We store counts of prefix sums in a HashMap:
- Start with map
{0:1}meaning before traversal sum = 0 occurred once - At each node:
- Update running sum
- Check how many times
(runningSum - target)appeared - Add that to result count
- Recurse left and right
- Decrement running sum count when backtracking
Why this works:
- It counts all valid start points automatically
- No need to restart at every node
- Works in O(n) time
Step-by-Step Algorithm (Prefix Sum Method)
- Create a global counter
- Create a HashMap storing
{prefixSum : frequency} - Initialize map with
{0 : 1} - Perform DFS:
- Add current node value to runningSum
- Compute
runningSum - target - Add frequency of that value to result
- Increment frequency of runningSum in map
- Recurse to left and right
- Decrement frequency when backtracking
- Return result
Java Implementation (Optimal)
class Solution {
public int pathSum(TreeNode root, int targetSum) {
Map<Long, Integer> prefixCount = new HashMap<>();
prefixCount.put(0L, 1);
return dfs(root, 0L, targetSum, prefixCount);
}
private int dfs(TreeNode node, long runningSum, int targetSum, Map<Long, Integer> prefixCount) {
if (node == null) return 0;
runningSum += node.val;
int count = prefixCount.getOrDefault(runningSum - targetSum, 0);
prefixCount.put(runningSum, prefixCount.getOrDefault(runningSum, 0) + 1);
count += dfs(node.left, runningSum, targetSum, prefixCount);
count += dfs(node.right, runningSum, targetSum, prefixCount);
prefixCount.put(runningSum, prefixCount.get(runningSum) - 1);
return count;
}
}
Dry Run Example
Tree:
10
/ \
5 -3
/ \ \
3 2 11
/ \ \
3 -2 1
TargetSum = 8
prefixCount starts as:
{0:1}
runningSum = 0
Visit 10
runningSum = 10
10 – 8 = 2 → not in map
prefixCount = {0:1, 10:1}
Visit 5
runningSum = 15
15 – 8 = 7 → not in map
prefixCount = {0:1, 10:1, 15:1}
Visit 3
runningSum = 18
18 – 8 = 10 → prefixCount[10] = 1
count = 1 (path found: 5 → 3)
prefixCount = {0:1, 10:1, 15:1, 18:1}
Visit 3
runningSum = 21
21 – 8 = 13 → none
prefixCount = {0:1,10:1,15:1,18:1,21:1}
Backtrack…
Visit -2
runningSum = 16
16 – 8 = 8 → none
prefixCount updated accordingly
Backtrack…
Visit 2
runningSum = 17
17 – 8 = 9 → none
prefixCount updated
Visit 1
runningSum = 18
18 – 8 = 10 → found another path (5 → 2 → 1)
Backtrack…
Visit -3
runningSum = 7
7 – 8 = -1 → none
Visit 11
runningSum = 18
18 – 8 = 10 → another match ( -3 → 11 )
Total paths found = 3
Time and Space Complexity
Time Complexity
O(n)
Reason:
- Each node visited once
- HashMap operations are constant time
Space Complexity
O(h) average, O(n) worst case
h = tree height
Due to recursion and HashMap storage of prefix sums
Common Mistakes and How to Avoid Them
Mistake 1: Only counting root-to-leaf paths
This problem allows paths starting anywhere.
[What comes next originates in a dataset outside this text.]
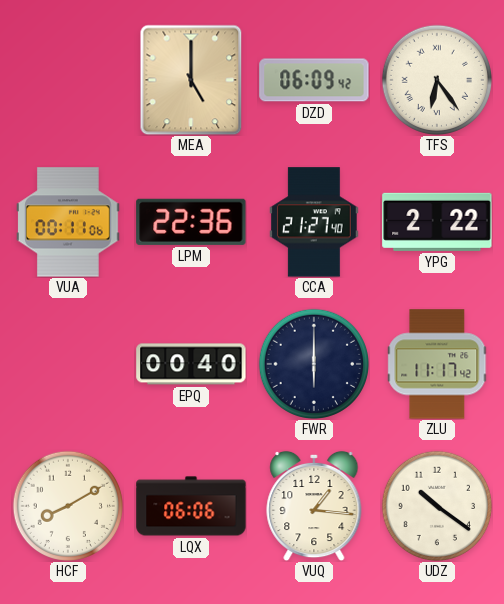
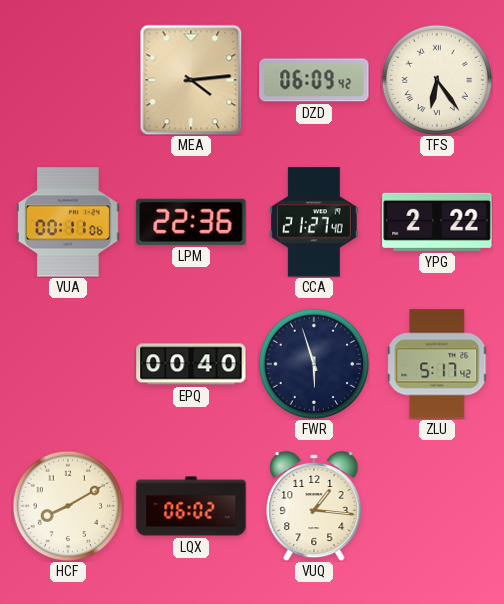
MEA: 5:00 -> 4:14
FWR: 6:00 -> 5:57
ZLU: 11:17 -> 5:17
LQX: 06:06 -> 06:02
UDZ: 10:21 -> none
Mistake 2: Forgetting to backtrack prefix sum count
Backtracking is necessary to isolate path scopes.
Mistake 3: Using int instead of long for running sums
Sums may overflow.
Mistake 4: Restarting DFS from every node
Leads to O(n²), too slow for large trees.
Mistake 5: Confusing with Path Sum II
Path Sum II requires listing root-to-leaf paths — this problem does not.